Перед своим отъездом Блондель, снова отправлявшийся в Франш-Конте, собрал друзей и, пользуясь отсутствием Клодии, сказал им:

— Одно меня беспокоит. Кроме таких верных людей, как мастер Жоттеран с супругой, никто здесь ничего не знает о Клодии. А стан ее в последнее время заметно пополнел. Люди станут задавать разные вопросы и вам, и даже ей самой. Что же нам делать? Говорить правду? Нет. Я боюсь глупцов. Одно неосторожное слово может ранить это дитя.

И так как все промолчали, он глубоко вздохнул и просто добавил:

— Над этим следует хорошенько подумать. Прошу вас всех об этом.

И он уехал. Всякий раз после его отъезда все ходили растерянные. Однако Ортанс, казалось, оправилась первой. Уж на что она была ослеплена Блонделем, но сумела быстрее прочих взять себя в руки. Как будто то, что в вечер приезда Блонделя она обратилась к нему с суровой отповедью, ослабило ее путы. По-прежнему Ортанс говорила о лекаре с нескрываемым восхищением, но чувствовалось, что она готова стойко отстаивать свои решения. Она осудила даже его отказ присутствовать на Празднике трех попугаев и добавила:

— В его поведении слишком много покорности обстоятельствам. Спасать детей — это безусловно великое дело, но прогнать из Франш-Конте французов — деяние столь же великое. — И, указав на мальчугана с отрезанной ногой, ковылявшего на своих костыликах вслед за другими детьми, она добавила: — Конечно, прекрасно, что он его подобрал и вылечил, но, будь у мальчугана две ноги, было бы еще лучше.

Бизонтен с беспокойством прислушивался к ее словам. Он догадывался, что ее неустанно грызет желание действовать, и действовать смелее.
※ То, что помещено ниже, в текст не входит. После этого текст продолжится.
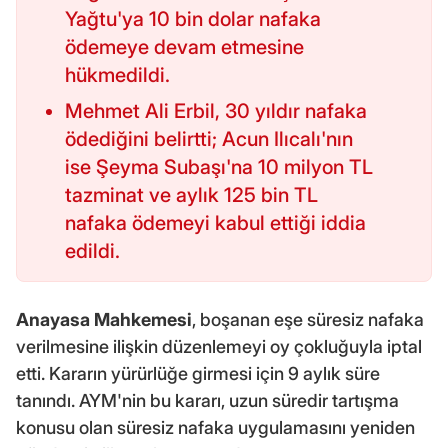
Yağtu'ya 10 bin dolar nafaka
ödemeye devam etmesine
hükmedildi.
Mehmet Ali Erbil, 30 yıldır nafaka
ödediğini belirtti; Acun Ilıcalı'nın
ise Şeyma Subaşı'na 10 milyon TL
tazminat ve aylık 125 bin TL
nafaka ödemeyi kabul ettiği iddia
edildi.
Anayasa Mahkemesi
, boşanan eşe süresiz nafaka
verilmesine ilişkin düzenlemeyi oy çokluğuyla iptal
etti. Kararın yürürlüğe girmesi için 9 aylık süre
tanındı. AYM'nin bu kararı, uzun süredir tartışma
konusu olan süresiz nafaka uygulamasını yeniden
Настойчивое ее стремление следовать за Блонделем, объясняется ли оно только желанием помогать лекарю из Франш-Конте в его благородной задаче спасения детей?
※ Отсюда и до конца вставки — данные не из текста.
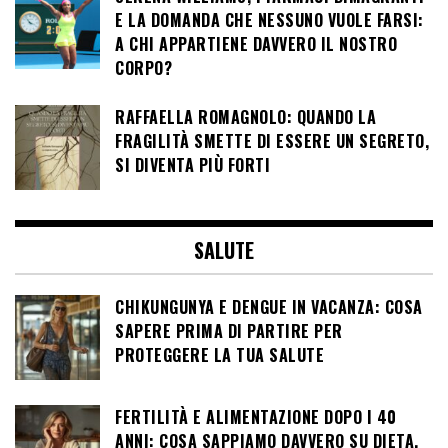
E LA DOMANDA CHE NESSUNO VUOLE FARSI:
A CHI APPARTIENE DAVVERO IL NOSTRO
CORPO?
RAFFAELLA ROMAGNOLO: QUANDO LA
FRAGILITÀ SMETTE DI ESSERE UN SEGRETO,
SI DIVENTA PIÙ FORTI
SALUTE
CHIKUNGUNYA E DENGUE IN VACANZA: COSA
SAPERE PRIMA DI PARTIRE PER
PROTEGGERE LA TUA SALUTE
FERTILITÀ E ALIMENTAZIONE DOPO I 40
ANNI: COSA SAPPIAMO DAVVERO SU DIETA,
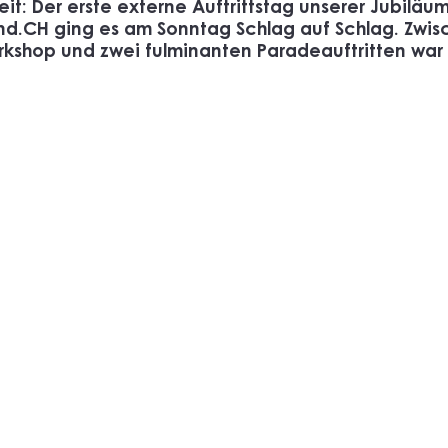
eit: Der erste externe Auftrittstag unserer Jubiläu
nd.CH
 ging es am Sonntag Schlag auf Schlag. Zwi
kshop und zwei fulminanten Paradeauftritten war a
Бизонтен то и дело возвращался к этой мысли, но ни разу не спросил об этом саму Ортанс, не поделился своей тревогой с друзьями. Ведь здесь он был не только главой стройки, но и заводилой всеобщей радости. Когда он не крыл крышу соседнего дома, все свое свободное время он проводил в детьми. И смех его, подобный клекоту птиц, вызывал ответный хохот.

Прошла неделя, и казалось, Ортанс целиком отдалась работе: то возилась на кухне, то проверяла записи и счета, заботилась о детишках, старалась как-то получше наладить их житье-бытье и еще вела переговоры с будущими родителями. Детей у них осталось всего семеро, и решено было отдать их родителям, когда кончится карантин и они хоть немного оправятся и наберут сил. День ото дня все жарче пригревало солнце, в Ревероле царили мир и покой; но вот как-то вечером Бизонтен возвращался из Моржа, куда ездил за стропилами, а Пьер следовал за ним на второй повозке. Вдруг подмастерье остановил свою упряжку и крикнул:

— Отведи этих людей в дом. Там раненый. Лошадей я распрягу сам.

Какая-то женщина лет тридцати, высокая и худая, помогала идти мужчине, опиравшемуся на грубо сколоченный костыль. Из-под длинного коричневого плаща, накинутого на плечи калеки, виднелась только одна нога, обмотанная грязными рваными тряпками. Широкая шляпа с низко опущенными полями скрывала его лицо.

— Входите, входите, — пригласила вновь прибывших Ортанс… — Садитесь, пожалуйста.